## Rosy95 Group Title Please check my answer (PreCal) one year ago one year ago

1. Rosy95

Solve csc x + 2 = 0 for 0 < x < 2pi. I think it is 7pi/6 and 11pi/6

2. campbell_st

so you have csc(x) = -2 so sin(x) = -1/2 this is 3rd and 4th quadrants so pi + pi/6 = 7pi/6 (3rd quadrant) 2pi - pi/6 = 11pi/6 (4th Quadrant) so you solution looks great... well done

3. Rosy95

Thanks.
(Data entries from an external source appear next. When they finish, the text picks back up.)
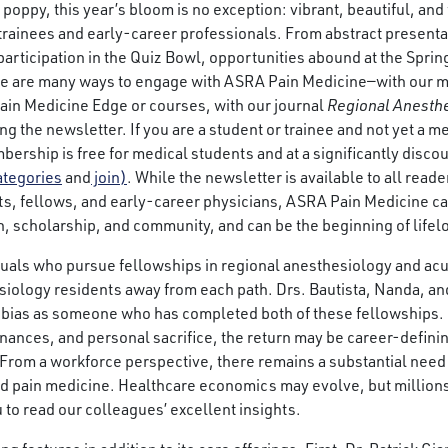
poppy, this year’s bloom is no exception: vibrant, beautiful, and ful
 trainees and early-career professionals. From abstract presenta
participation in the Quiz Bowl, opportunities abound at the Sprin
ere are many ways to engage with ASRA Pain Medicine—with our 
ain Medicine Edge or courses, with our journal
Regional Anesthe
ng the newsletter. If you are a student or trainee and not yet a 
rship is free for medical students and at a significantly discou
ategories
and
join)
. While the newsletter is available to all rea
s, fellows, and early-career physicians, ASRA Pain Medicine c
n, scholarship, and community, and can be the beginning of life
duals who pursue fellowships in regional anesthesiology and acu
hesiology residents away from each path. Drs. Bautista, Nanda, a
 bias as someone who has completed both of these fellowships. 
 finances, and personal sacrifice, the return may be career-defini
 From a workforce perspective, there remains a substantial need 
d pain medicine. Healthcare economics may evolve, but millions 
 to read our colleagues’ excellent insights.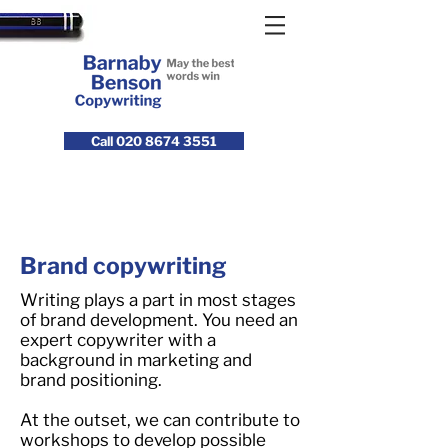
Call 020 8674 3551
Brand copywriting
Writing plays a part in most stages
of brand development. You need an
expert copywriter with a
background in marketing and
brand positioning.
At the outset, we can contribute to
workshops to develop possible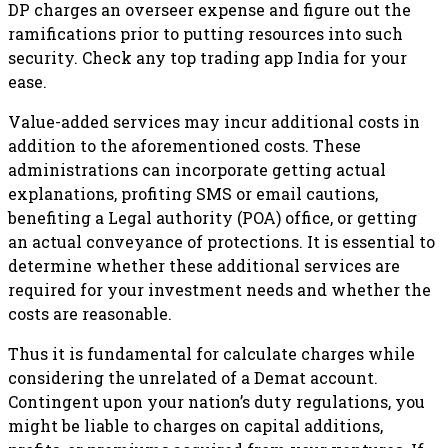
DP charges an overseer expense and figure out the
ramifications prior to putting resources into such
security. Check any top trading app India for your
ease.
Value-added services may incur additional costs in
addition to the aforementioned costs. These
administrations can incorporate getting actual
explanations, profiting SMS or email cautions,
benefiting a Legal authority (POA) office, or getting
an actual conveyance of protections. It is essential to
determine whether these additional services are
required for your investment needs and whether the
costs are reasonable.
Thus it is fundamental for calculate charges while
considering the unrelated of a Demat account.
Contingent upon your nation’s duty regulations, you
might be liable to charges on capital additions,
Can you help with this one though, I am confused. Solve 2 sin x + sqrt(3) < 0 for 0 x < 2.

4. campbell_st

ok... so you will start with $2\sin(x) < -\sqrt{3}$ so $\sin(x) < - \frac{\sqrt{3}}{2}$ so aren't there 2 inequaitites to this in the 3rd quadrant $\pi < x < \frac{4\pi}{3}$ and the 4th quadrant $\frac{5\pi}{3} < x < 2\pi$ tough question, I not really confident on the solutions...

5. Rosy95

The answer choices are $\frac{ 4\pi }{3 } < x < \frac{ 5\pi }{ 3 }$ $\frac{ 2\pi }{3 } < x < \frac{ 4\pi }{ 3 }$ $\frac{ 7\pi }{6 } < x < \frac{ 11\pi }{ 6 }$ $\frac{ 5\pi }{6 } < x < \frac{ 7\pi }{ 6 }$

6. Rosy95

so it would be a?

7. campbell_st

that would be my best guess... but its only a guess...

8. Rosy95

Thank you!